Oficer prasowa policji w Grodzisku Wlkp. st. sierż. Aleksandra Hoffmann poinformowała, że w piątek, około godz. 10, funkcjonariusze otrzymali zgłoszenie dotyczące grupy obcokrajowców przybywających w jednej z miejscowości gminy Granowo.
Policjanci zatrzymali czterech mężczyzn w wieku od 20 do 26 lat. "Z przeprowadzonej rozmowy wynikało, że obcokrajowcy chcieli dotrzeć do Niemiec i są obywatelami Jemenu. Osoby te nie posiadały przy sobie żadnego dokumentu potwierdzającego tożsamość. W związku z podejrzeniem, że obcokrajowcy przebywają na terenie naszego kraju nielegalnie, zostali przetransportowani do jednostki w celu przeprowadzenia niezbędnych czynności" - opisała policjantka. Mężczyźni byli głodni i wyczerpani, zapewniono im ciepły posiłek - dodała.
Z kolei kościańska policja przekazała, że w sobotę, około godz. 15, kierowca ciężarówki podczas postoju na MOP Sierakowo przy drodze ekspresowej S5, zauważył rozciętą plandekę naczepy. Mężczyzna wezwał w tej sprawie policję.

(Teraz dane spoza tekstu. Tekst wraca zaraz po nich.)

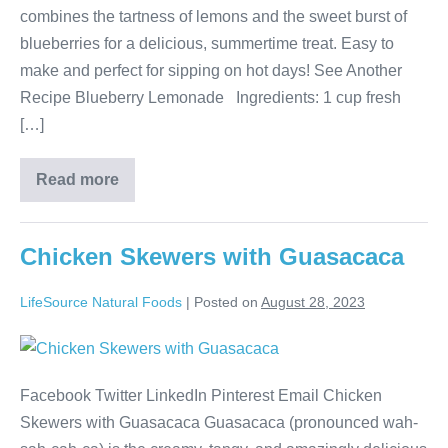
combines the tartness of lemons and the sweet burst of
blueberries for a delicious, summertime treat. Easy to
make and perfect for sipping on hot days! See Another
Recipe Blueberry Lemonade Ingredients: 1 cup fresh
[…]
Read more
Chicken Skewers with Guasacaca
LifeSource Natural Foods
|
Posted on
August 28, 2023
Facebook Twitter LinkedIn Pinterest Email Chicken
Skewers with Guasacaca Guasacaca (pronounced wah-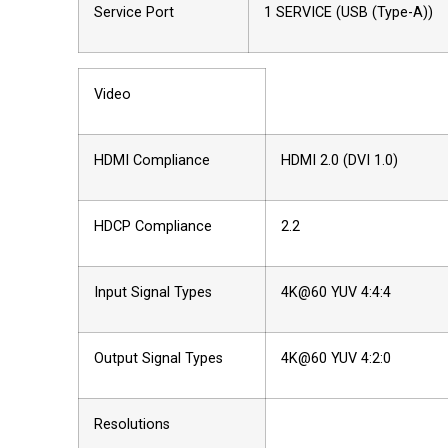
Service Port
1 SERVICE (USB (Type-A))
Video
HDMI Compliance
HDMI 2.0 (DVI 1.0)
HDCP Compliance
2.2
Input Signal Types
4K@60 YUV 4:4:4
Output Signal Types
4K@60 YUV 4:2:0
Resolutions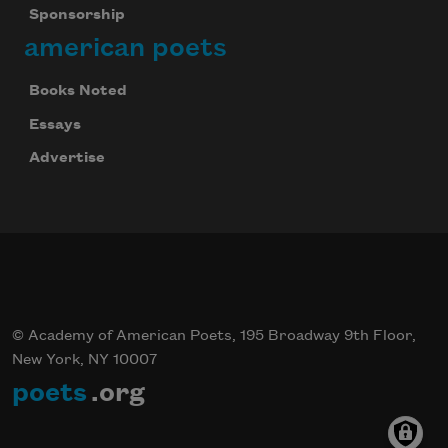
Sponsorship
american poets
Books Noted
Essays
Advertise
© Academy of American Poets, 195 Broadway 9th Floor,
New York, NY 10007
poets
.org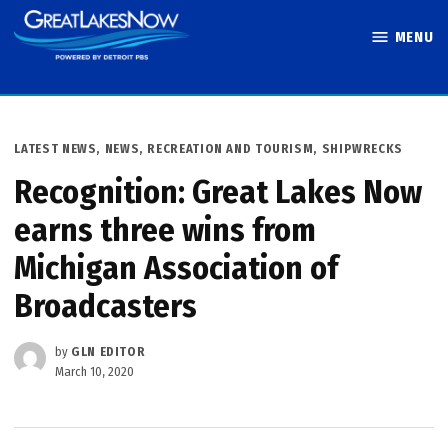
Skip
MENU
to
Great Lakes
content
Now
POSTED
LATEST NEWS
,
NEWS
,
RECREATION AND TOURISM
,
SHIPWRECKS
IN
Recognition: Great Lakes Now
earns three wins from
Michigan Association of
Broadcasters
by
GLN EDITOR
March 10, 2020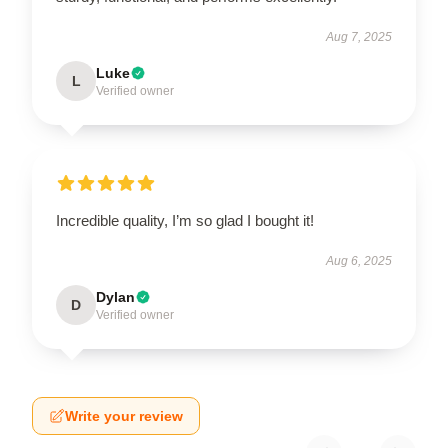
Aug 7, 2025
Luke
L
Verified owner
Incredible quality, I’m so glad I bought it!
Aug 6, 2025
Dylan
D
Verified owner
Write your review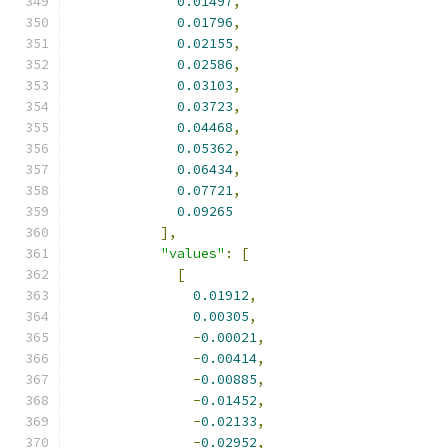
0.01497
,
0.01796
,
0.02155
,
0.02586
,
0.03103
,
0.03723
,
0.04468
,
0.05362
,
0.06434
,
0.07721
,
0.09265
],
"values"
:
[
[
0.01912
,
0.00305
,
-
0.00021
,
-
0.00414
,
-
0.00885
,
-
0.01452
,
-
0.02133
,
-
0.02952
,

"W środku naczepy znajdowała się kobieta z dzieckiem. Osoby te nie miały przy sobie żadnych dokumentów potwierdzających tożsamość oraz legalność pobytu na terytorium naszego kraju. Policjanci ustalili, że najprawdopodobniej są to obywatele Syrii w wieku 26 i 13 lat, którzy chcieli dostać się do Niemiec" - opisano w komunikacie.
Wszystkie osoby zatrzymane przez policjantów zostały przekazane funkcjonariuszom Straży Granicznej.